Work to be completed: A faithful, complete copy of the entries is the sole expected answer.

· · · · ·

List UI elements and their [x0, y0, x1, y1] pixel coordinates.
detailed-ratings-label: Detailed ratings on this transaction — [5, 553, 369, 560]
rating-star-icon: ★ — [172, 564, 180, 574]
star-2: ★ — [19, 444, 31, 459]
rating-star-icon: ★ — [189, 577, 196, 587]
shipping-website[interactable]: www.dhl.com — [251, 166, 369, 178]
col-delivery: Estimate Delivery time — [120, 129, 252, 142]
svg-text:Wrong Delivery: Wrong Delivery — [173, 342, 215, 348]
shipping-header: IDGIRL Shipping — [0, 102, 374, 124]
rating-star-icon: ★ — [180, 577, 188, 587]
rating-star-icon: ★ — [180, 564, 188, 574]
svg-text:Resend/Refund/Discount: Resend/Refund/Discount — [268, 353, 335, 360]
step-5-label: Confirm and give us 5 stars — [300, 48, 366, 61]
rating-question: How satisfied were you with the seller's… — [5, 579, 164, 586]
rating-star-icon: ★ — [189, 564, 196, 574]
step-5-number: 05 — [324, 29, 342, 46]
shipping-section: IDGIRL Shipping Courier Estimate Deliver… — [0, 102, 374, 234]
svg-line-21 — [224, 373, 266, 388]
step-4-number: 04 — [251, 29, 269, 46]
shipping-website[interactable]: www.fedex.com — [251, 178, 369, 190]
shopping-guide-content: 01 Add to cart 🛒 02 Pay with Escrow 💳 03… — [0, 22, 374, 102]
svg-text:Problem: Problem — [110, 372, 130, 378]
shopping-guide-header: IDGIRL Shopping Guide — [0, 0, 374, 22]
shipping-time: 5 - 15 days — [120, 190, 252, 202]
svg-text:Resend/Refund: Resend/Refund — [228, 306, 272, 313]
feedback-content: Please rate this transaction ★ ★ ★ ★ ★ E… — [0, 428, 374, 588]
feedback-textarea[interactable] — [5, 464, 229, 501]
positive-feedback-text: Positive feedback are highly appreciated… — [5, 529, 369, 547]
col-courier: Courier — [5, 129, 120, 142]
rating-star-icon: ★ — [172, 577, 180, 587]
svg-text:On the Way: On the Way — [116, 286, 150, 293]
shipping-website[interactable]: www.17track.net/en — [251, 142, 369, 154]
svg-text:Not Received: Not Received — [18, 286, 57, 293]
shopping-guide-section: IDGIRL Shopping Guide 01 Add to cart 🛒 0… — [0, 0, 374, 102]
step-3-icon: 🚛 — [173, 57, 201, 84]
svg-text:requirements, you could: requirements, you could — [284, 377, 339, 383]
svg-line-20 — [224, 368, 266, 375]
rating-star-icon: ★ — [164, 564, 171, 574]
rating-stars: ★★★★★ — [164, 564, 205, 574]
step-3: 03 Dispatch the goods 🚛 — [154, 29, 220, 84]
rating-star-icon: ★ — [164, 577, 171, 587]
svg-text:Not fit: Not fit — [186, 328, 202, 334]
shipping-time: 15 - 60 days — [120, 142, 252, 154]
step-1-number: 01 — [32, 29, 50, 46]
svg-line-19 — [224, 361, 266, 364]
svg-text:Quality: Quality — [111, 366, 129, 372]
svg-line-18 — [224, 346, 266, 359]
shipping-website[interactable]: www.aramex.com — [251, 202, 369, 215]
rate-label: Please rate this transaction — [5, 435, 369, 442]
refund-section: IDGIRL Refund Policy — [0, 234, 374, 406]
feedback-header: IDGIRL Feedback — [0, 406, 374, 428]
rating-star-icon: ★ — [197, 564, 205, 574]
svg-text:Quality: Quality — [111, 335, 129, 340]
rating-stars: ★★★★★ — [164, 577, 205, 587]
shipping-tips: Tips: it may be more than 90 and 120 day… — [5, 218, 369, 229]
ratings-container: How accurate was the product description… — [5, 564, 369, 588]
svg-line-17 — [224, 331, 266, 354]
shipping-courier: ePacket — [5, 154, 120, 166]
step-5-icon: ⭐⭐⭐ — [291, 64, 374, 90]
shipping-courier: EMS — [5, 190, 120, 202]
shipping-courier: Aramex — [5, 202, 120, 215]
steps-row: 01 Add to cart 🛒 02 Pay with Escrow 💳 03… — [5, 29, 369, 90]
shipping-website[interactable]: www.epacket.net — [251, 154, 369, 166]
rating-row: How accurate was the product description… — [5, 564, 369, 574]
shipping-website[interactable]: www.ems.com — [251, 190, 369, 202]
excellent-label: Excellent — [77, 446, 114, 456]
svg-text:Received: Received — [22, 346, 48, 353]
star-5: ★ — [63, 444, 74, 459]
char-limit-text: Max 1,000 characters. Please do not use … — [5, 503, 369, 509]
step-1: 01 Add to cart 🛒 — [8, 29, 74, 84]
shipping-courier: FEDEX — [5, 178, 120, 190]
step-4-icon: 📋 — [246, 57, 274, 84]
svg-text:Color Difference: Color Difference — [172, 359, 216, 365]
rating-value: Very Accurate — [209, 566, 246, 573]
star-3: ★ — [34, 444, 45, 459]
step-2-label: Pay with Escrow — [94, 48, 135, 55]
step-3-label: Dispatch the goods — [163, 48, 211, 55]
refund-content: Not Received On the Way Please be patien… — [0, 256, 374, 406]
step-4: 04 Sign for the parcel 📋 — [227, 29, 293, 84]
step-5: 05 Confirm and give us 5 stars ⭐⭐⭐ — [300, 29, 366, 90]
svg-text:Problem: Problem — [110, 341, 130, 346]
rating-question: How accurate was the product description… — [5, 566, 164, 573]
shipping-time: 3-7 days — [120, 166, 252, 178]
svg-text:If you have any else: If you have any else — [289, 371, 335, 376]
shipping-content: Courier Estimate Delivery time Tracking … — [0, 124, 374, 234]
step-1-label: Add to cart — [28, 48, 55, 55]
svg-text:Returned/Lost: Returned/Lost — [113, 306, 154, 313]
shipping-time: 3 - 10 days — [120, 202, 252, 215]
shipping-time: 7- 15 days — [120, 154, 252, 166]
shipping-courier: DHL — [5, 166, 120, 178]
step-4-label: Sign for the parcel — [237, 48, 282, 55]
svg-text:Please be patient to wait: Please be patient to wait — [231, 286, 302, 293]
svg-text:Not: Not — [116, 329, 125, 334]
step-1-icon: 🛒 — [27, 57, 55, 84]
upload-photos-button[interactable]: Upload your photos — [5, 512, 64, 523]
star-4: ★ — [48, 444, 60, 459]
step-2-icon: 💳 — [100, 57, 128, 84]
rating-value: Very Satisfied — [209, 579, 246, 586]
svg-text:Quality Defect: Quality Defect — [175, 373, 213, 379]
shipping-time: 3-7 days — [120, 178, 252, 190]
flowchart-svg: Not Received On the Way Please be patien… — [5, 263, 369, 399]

· · · · ·

Result:
List UI elements and their [x0, y0, x1, y1] pixel coordinates.
detailed-ratings-label: Detailed ratings on this transaction — [5, 553, 369, 560]
rating-star-icon: ★ — [172, 564, 180, 574]
star-2: ★ — [19, 444, 31, 459]
rating-star-icon: ★ — [189, 577, 196, 587]
shipping-website[interactable]: www.dhl.com — [251, 166, 369, 178]
col-delivery: Estimate Delivery time — [120, 129, 252, 142]
svg-text:Wrong Delivery: Wrong Delivery — [173, 342, 215, 348]
shipping-header: IDGIRL Shipping — [0, 102, 374, 124]
rating-star-icon: ★ — [180, 577, 188, 587]
rating-star-icon: ★ — [180, 564, 188, 574]
svg-text:Resend/Refund/Discount: Resend/Refund/Discount — [268, 353, 335, 360]
step-5-label: Confirm and give us 5 stars — [300, 48, 366, 61]
rating-question: How satisfied were you with the seller's… — [5, 579, 164, 586]
rating-star-icon: ★ — [189, 564, 196, 574]
step-5-number: 05 — [324, 29, 342, 46]
shipping-section: IDGIRL Shipping Courier Estimate Deliver… — [0, 102, 374, 234]
svg-line-21 — [224, 373, 266, 388]
step-4-number: 04 — [251, 29, 269, 46]
shipping-website[interactable]: www.fedex.com — [251, 178, 369, 190]
shopping-guide-content: 01 Add to cart 🛒 02 Pay with Escrow 💳 03… — [0, 22, 374, 102]
svg-text:Problem: Problem — [110, 372, 130, 378]
shopping-guide-header: IDGIRL Shopping Guide — [0, 0, 374, 22]
shipping-time: 5 - 15 days — [120, 190, 252, 202]
svg-text:Resend/Refund: Resend/Refund — [228, 306, 272, 313]
feedback-content: Please rate this transaction ★ ★ ★ ★ ★ E… — [0, 428, 374, 588]
feedback-textarea[interactable] — [5, 464, 229, 501]
positive-feedback-text: Positive feedback are highly appreciated… — [5, 529, 369, 547]
col-courier: Courier — [5, 129, 120, 142]
rating-star-icon: ★ — [172, 577, 180, 587]
svg-text:On the Way: On the Way — [116, 286, 150, 293]
shipping-website[interactable]: www.17track.net/en — [251, 142, 369, 154]
svg-text:Not Received: Not Received — [18, 286, 57, 293]
shopping-guide-section: IDGIRL Shopping Guide 01 Add to cart 🛒 0… — [0, 0, 374, 102]
step-3-icon: 🚛 — [173, 57, 201, 84]
svg-text:requirements, you could: requirements, you could — [284, 377, 339, 383]
svg-line-20 — [224, 368, 266, 375]
rating-star-icon: ★ — [164, 564, 171, 574]
rating-stars: ★★★★★ — [164, 564, 205, 574]
step-3: 03 Dispatch the goods 🚛 — [154, 29, 220, 84]
rating-star-icon: ★ — [164, 577, 171, 587]
svg-text:Not fit: Not fit — [186, 328, 202, 334]
shipping-time: 15 - 60 days — [120, 142, 252, 154]
step-1-number: 01 — [32, 29, 50, 46]
svg-line-19 — [224, 361, 266, 364]
svg-text:Quality: Quality — [111, 366, 129, 372]
svg-line-18 — [224, 346, 266, 359]
shipping-website[interactable]: www.aramex.com — [251, 202, 369, 215]
rate-label: Please rate this transaction — [5, 435, 369, 442]
refund-section: IDGIRL Refund Policy — [0, 234, 374, 406]
feedback-header: IDGIRL Feedback — [0, 406, 374, 428]
rating-star-icon: ★ — [197, 564, 205, 574]
svg-text:Quality: Quality — [111, 335, 129, 340]
rating-stars: ★★★★★ — [164, 577, 205, 587]
shipping-tips: Tips: it may be more than 90 and 120 day… — [5, 218, 369, 229]
ratings-container: How accurate was the product description… — [5, 564, 369, 588]
svg-line-17 — [224, 331, 266, 354]
shipping-courier: ePacket — [5, 154, 120, 166]
step-5-icon: ⭐⭐⭐ — [291, 64, 374, 90]
shipping-courier: EMS — [5, 190, 120, 202]
shipping-courier: Aramex — [5, 202, 120, 215]
steps-row: 01 Add to cart 🛒 02 Pay with Escrow 💳 03… — [5, 29, 369, 90]
shipping-website[interactable]: www.epacket.net — [251, 154, 369, 166]
rating-row: How accurate was the product description… — [5, 564, 369, 574]
shipping-website[interactable]: www.ems.com — [251, 190, 369, 202]
excellent-label: Excellent — [77, 446, 114, 456]
svg-text:Received: Received — [22, 346, 48, 353]
star-5: ★ — [63, 444, 74, 459]
char-limit-text: Max 1,000 characters. Please do not use … — [5, 503, 369, 509]
step-1: 01 Add to cart 🛒 — [8, 29, 74, 84]
shipping-courier: FEDEX — [5, 178, 120, 190]
step-4-icon: 📋 — [246, 57, 274, 84]
svg-text:Color Difference: Color Difference — [172, 359, 216, 365]
rating-value: Very Accurate — [209, 566, 246, 573]
star-3: ★ — [34, 444, 45, 459]
step-2-label: Pay with Escrow — [94, 48, 135, 55]
step-3-label: Dispatch the goods — [163, 48, 211, 55]
refund-content: Not Received On the Way Please be patien… — [0, 256, 374, 406]
step-4: 04 Sign for the parcel 📋 — [227, 29, 293, 84]
step-5: 05 Confirm and give us 5 stars ⭐⭐⭐ — [300, 29, 366, 90]
svg-text:Problem: Problem — [110, 341, 130, 346]
rating-question: How accurate was the product description… — [5, 566, 164, 573]
shipping-time: 3-7 days — [120, 166, 252, 178]
svg-text:If you have any else: If you have any else — [289, 371, 335, 376]
shipping-content: Courier Estimate Delivery time Tracking … — [0, 124, 374, 234]
step-1-label: Add to cart — [28, 48, 55, 55]
svg-text:Returned/Lost: Returned/Lost — [113, 306, 154, 313]
shipping-time: 3 - 10 days — [120, 202, 252, 215]
shipping-time: 7- 15 days — [120, 154, 252, 166]
shipping-courier: DHL — [5, 166, 120, 178]
step-4-label: Sign for the parcel — [237, 48, 282, 55]
svg-text:Please be patient to wait: Please be patient to wait — [231, 286, 302, 293]
svg-text:Not: Not — [116, 329, 125, 334]
step-1-icon: 🛒 — [27, 57, 55, 84]
upload-photos-button[interactable]: Upload your photos — [5, 512, 64, 523]
star-4: ★ — [48, 444, 60, 459]
step-2-icon: 💳 — [100, 57, 128, 84]
rating-value: Very Satisfied — [209, 579, 246, 586]
svg-text:Quality Defect: Quality Defect — [175, 373, 213, 379]
shipping-time: 3-7 days — [120, 178, 252, 190]
flowchart-svg: Not Received On the Way Please be patien… — [5, 263, 369, 399]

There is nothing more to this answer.